● Task brief:
Set down the data below exactly; pictures stay out.

● Material provided:

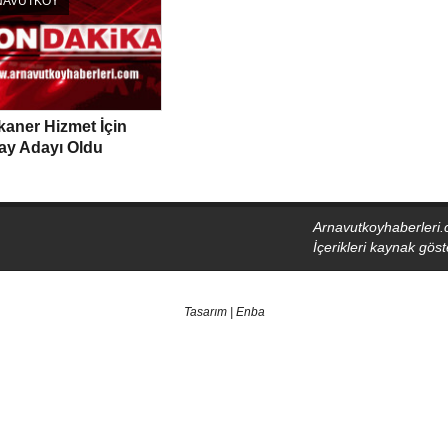
NAVUTKÖY
aner Hizmet İçin
ay Adayı Oldu
Arnavutkoyhaberleri.
İçerikleri kaynak gö
Tasarım | Enba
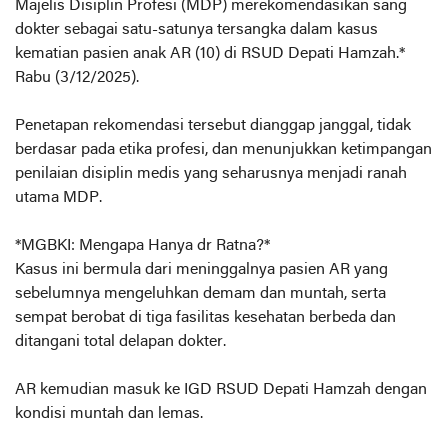
Majelis Disiplin Profesi (MDP) merekomendasikan sang
dokter sebagai satu-satunya tersangka dalam kasus
kematian pasien anak AR (10) di RSUD Depati Hamzah.*
Rabu (3/12/2025).
Penetapan rekomendasi tersebut dianggap janggal, tidak
berdasar pada etika profesi, dan menunjukkan ketimpangan
penilaian disiplin medis yang seharusnya menjadi ranah
utama MDP.
*MGBKI: Mengapa Hanya dr Ratna?*
Kasus ini bermula dari meninggalnya pasien AR yang
sebelumnya mengeluhkan demam dan muntah, serta
sempat berobat di tiga fasilitas kesehatan berbeda dan
ditangani total delapan dokter.
AR kemudian masuk ke IGD RSUD Depati Hamzah dengan
kondisi muntah dan lemas.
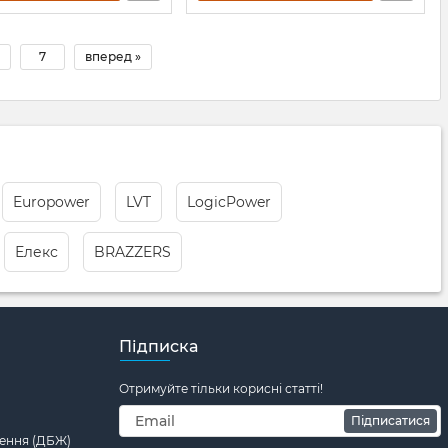
7
вперед »
Europower
LVT
LogicPower
Елекс
BRAZZERS
Підписка
Отримуйте тільки корисні статті!
Підписатися
ення (ДБЖ)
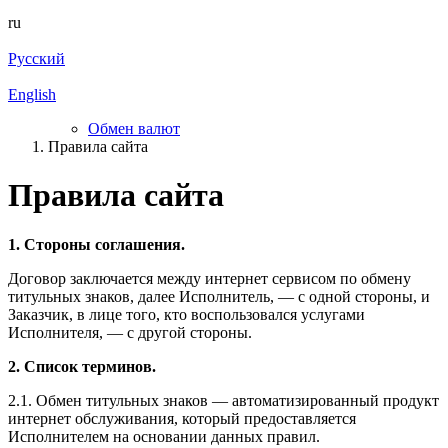
ru
Русский
English
Обмен валют
Правила сайта
Правила сайта
1. Стороны соглашения.
Договор заключается между интернет сервисом по обмену
титульных знаков, далее Исполнитель, — с одной стороны, и
Заказчик, в лице того, кто воспользовался услугами
Исполнителя, — с другой стороны.
2. Список терминов.
2.1. Обмен титульных знаков — автоматизированный продукт
интернет обслуживания, который предоставляется
Исполнителем на основании данных правил.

● Reply:
NAVUTKÖY
aner Hizmet İçin
ay Adayı Oldu
Arnavutkoyhaberleri.
İçerikleri kaynak gö
Tasarım | Enba
Majelis Disiplin Profesi (MDP) merekomendasikan sang
dokter sebagai satu-satunya tersangka dalam kasus
kematian pasien anak AR (10) di RSUD Depati Hamzah.*
Rabu (3/12/2025).
Penetapan rekomendasi tersebut dianggap janggal, tidak
berdasar pada etika profesi, dan menunjukkan ketimpangan
penilaian disiplin medis yang seharusnya menjadi ranah
utama MDP.
*MGBKI: Mengapa Hanya dr Ratna?*
Kasus ini bermula dari meninggalnya pasien AR yang
sebelumnya mengeluhkan demam dan muntah, serta
sempat berobat di tiga fasilitas kesehatan berbeda dan
ditangani total delapan dokter.
AR kemudian masuk ke IGD RSUD Depati Hamzah dengan
kondisi muntah dan lemas.
7
вперед »
Europower
LVT
LogicPower
Елекс
BRAZZERS
Підписка
Отримуйте тільки корисні статті!
Підписатися
ення (ДБЖ)
ru
Русский
English
Обмен валют
Правила сайта
Правила сайта
1. Стороны соглашения.
Договор заключается между интернет сервисом по обмену
титульных знаков, далее Исполнитель, — с одной стороны, и
Заказчик, в лице того, кто воспользовался услугами
Исполнителя, — с другой стороны.
2. Список терминов.
2.1. Обмен титульных знаков — автоматизированный продукт
интернет обслуживания, который предоставляется
Исполнителем на основании данных правил.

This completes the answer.